Analyses of molecular variance (AMOVA) were performed to test the correlation between the country of residence and the migration routes. We have tested three grouping scenarios independently: migration route (Balkan, Vlax, Romungro and North-Western), country of residence (Macedonia, Romania, Hungary, Ukraine, Lithuania and Spain), and both subdivisions combined (see Table S7). Random subsampling of 15 Romanian Vlax sequences was performed to compare Roma groups with balanced sample sizes. Molecular diversity indexes and φst (a measure for population differentiation based on nucleotide diversity) were calculated for mtDNA and MSY using Arlequin 3.5.2.267. Geographic distributions of φst distances between South Asian Roma lineages and Pakistan and India reference populations were computed using the kriging model implemented in the fields R package68. Classical MDS analyses were performed with the stats R package66 for mtDNA and MSY φst matrices, independently. To test the correlation between mtDNA and MSY φst distances, Mantel tests were computed with the ade4 R package with 10,000 permutations69,70.

Reduced median phylogenetic networks for Roma mtDNA and MSY sequences were constructed with Network 5.0.1.1 and visualized with the Network Publisher extension71. Specific mitochondrial sites were subtracted from the network analysis: known mutation hotspots and an insertion in positions 941–942, to avoid variable mutation rates42,72. The coalescence ages of haplogroups were estimated considering only the mitochondrial coding region (577–16,023) using a mutation rate of one nucleotide substitution every 3,533 years73. For the MSY estimations we used a fast mutation rate of 10−9 substitutions/year/site74, transformed in 1 mutation every 115 years in the callable portion of our dataset sequences (8.97 Mbp).

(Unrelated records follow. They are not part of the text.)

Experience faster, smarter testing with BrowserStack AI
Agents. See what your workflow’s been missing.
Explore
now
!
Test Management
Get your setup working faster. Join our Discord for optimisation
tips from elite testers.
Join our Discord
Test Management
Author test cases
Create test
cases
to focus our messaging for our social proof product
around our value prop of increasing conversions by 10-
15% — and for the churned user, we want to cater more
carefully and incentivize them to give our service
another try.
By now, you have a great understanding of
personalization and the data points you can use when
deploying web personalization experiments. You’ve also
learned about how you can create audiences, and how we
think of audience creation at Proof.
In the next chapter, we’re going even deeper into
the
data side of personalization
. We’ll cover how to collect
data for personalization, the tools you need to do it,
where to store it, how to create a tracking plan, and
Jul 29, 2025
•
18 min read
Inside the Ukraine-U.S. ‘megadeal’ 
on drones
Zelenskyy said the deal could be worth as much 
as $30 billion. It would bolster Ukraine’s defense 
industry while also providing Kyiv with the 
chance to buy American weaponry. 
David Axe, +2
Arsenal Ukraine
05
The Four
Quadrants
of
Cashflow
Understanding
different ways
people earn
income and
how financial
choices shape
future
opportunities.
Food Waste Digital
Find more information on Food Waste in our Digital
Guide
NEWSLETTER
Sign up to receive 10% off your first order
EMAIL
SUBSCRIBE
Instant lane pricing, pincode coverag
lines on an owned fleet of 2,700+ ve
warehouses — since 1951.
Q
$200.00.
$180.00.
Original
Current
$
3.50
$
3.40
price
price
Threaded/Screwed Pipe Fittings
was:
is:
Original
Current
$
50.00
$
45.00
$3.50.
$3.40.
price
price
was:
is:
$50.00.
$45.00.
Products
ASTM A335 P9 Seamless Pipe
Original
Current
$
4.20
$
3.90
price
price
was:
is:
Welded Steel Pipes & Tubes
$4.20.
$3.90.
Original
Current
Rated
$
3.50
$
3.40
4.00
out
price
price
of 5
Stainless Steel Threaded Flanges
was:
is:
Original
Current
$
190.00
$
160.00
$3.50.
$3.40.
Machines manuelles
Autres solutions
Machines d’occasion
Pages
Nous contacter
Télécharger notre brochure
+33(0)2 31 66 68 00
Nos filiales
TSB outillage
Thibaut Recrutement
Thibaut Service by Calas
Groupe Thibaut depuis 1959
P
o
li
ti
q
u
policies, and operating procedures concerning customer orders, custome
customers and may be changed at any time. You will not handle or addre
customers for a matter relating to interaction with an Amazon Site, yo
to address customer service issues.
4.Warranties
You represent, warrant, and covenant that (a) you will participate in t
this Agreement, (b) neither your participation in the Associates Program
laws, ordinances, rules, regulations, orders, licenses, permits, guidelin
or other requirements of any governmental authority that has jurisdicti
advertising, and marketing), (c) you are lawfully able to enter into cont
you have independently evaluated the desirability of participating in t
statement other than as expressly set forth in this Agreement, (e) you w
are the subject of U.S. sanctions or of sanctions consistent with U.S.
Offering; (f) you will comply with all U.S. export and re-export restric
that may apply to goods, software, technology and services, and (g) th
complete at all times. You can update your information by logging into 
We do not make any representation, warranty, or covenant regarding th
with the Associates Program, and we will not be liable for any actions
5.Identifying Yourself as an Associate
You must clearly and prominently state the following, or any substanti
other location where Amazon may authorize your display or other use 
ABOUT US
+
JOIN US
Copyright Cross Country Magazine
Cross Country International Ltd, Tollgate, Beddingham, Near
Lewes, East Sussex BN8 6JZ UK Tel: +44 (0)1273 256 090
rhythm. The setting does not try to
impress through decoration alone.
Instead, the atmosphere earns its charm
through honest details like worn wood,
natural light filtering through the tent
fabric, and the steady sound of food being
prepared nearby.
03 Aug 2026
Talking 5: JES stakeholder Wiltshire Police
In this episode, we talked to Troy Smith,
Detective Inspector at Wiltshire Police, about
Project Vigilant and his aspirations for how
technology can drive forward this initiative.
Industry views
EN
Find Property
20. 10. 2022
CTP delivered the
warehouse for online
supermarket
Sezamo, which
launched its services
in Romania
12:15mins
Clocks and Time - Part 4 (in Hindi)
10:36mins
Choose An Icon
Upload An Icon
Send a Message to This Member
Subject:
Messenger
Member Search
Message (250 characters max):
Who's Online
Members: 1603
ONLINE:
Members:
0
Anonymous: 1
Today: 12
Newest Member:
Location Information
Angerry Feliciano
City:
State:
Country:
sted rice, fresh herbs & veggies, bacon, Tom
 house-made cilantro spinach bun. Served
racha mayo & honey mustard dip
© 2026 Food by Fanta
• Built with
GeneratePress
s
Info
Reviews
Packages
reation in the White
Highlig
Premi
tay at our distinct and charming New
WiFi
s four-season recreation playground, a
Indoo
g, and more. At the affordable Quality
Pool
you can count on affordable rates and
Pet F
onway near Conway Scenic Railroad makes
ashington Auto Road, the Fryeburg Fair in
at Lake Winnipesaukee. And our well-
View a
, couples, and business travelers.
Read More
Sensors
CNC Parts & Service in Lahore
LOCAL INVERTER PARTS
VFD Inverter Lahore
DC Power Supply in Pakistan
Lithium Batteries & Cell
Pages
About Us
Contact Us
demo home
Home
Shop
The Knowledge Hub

Bayesian evolutionary analyses were performed with BEAST2 2.5.075. BSP were constructed for mtDNA and MSY Roma South Asian lineages (M and H lineages, respectively). Markov chain Monte Carlo (MCMC) samples were based on 15,000,000 generations, sampled every 1,000, with 1,500,000 burn-in generations (10%). HKY (mtDNA) and GTR (MSY) substitution models, strick clock and bayesian skyline as evolution tree prior were selected based on the maximum marginal likelihood estimation (MLE) with the path sampling/stepping-stone sampling method implemented in BEAST2 2.5.075. MCMC trace files were visualized and analyzed with Tracer 1.675. mtDNA sequences were split into coding and control regions, to account for different substitution rates (1.708 × 10−8 and 9.883 × 10−8 substitutions/year/site, respectively)73. A fast mutation rate of 10−9 substitutions/year/site74 was used for MSY analyses. Bayesian phylogenetic trees were built with all Roma samples and node coalescence ages were estimated with BEAST2 2.5.075, using the same parameters as described above. TreeAnnotator75 was used to summarize the sample of trees from BEAST into a consensus maximum clade credibility tree.

In both uniparental markers, Roma main haplogroups were phylogenetically refined by retrieving informative unidentified polymorphic sites with homemade scripts. The nomenclature used for the MSY haplogroups analysis was ISOGG 201976.

Ethics statement

All methods were carried out in accordance with the appropriate guidelines and regulations. DNA donors were recruited with the appropriate informed consent, and the project was reviewed and approved by the Institutional Review Board of the Comitè Ètic d’Investigació Clínica-Institut Municipal d’Assistència Sanitària (CEIC-IMAS) in Barcelona, (2016/6,723/I).